The Christmas Elves: A Flash Fiction Story
It started in the late 1940s with the neighbor across the street. She always liked us when we were little.
At Christmas, about the start of Advent, each night she put candy bars on our outside windowsill. They came from the Christmas elves. The elves left each of us a Snicker bar.
Good or bad, we got a Snicker bar. Except once as she was putting candy on the windowsill, our neighbor looked through our font window. She saw my sister spit on me. My sister got a note. “I saw you spit on your brother,” the note said. “You don’t get a Snicker bar tonight.”

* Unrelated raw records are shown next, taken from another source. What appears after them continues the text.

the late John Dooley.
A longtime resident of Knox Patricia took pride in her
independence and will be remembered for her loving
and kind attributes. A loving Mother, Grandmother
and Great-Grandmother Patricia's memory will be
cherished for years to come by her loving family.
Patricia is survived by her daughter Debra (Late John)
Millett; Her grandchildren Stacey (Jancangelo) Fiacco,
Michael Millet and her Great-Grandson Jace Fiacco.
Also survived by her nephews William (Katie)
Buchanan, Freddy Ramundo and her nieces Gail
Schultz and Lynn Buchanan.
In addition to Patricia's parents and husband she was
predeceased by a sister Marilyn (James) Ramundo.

So the elves knew everything.
Then our neighbor had a stroke. In the middle of the second Christmas season, she couldn’t be an elf. She was disabled. Our parents had to take over being elves. And the candy changed. Sometimes we got other kinds of candy bars.
“I don’t like 3 Musketeers,” I whined one time. “I want a Snicker bar.” The next night there was no candy bar for me. I was too ungrateful.
The years passed. When we had our children, there weren’t any neighbor elves. You couldn’t trust the neighbors. You never knew who might be a pervert. Only parents could be elves.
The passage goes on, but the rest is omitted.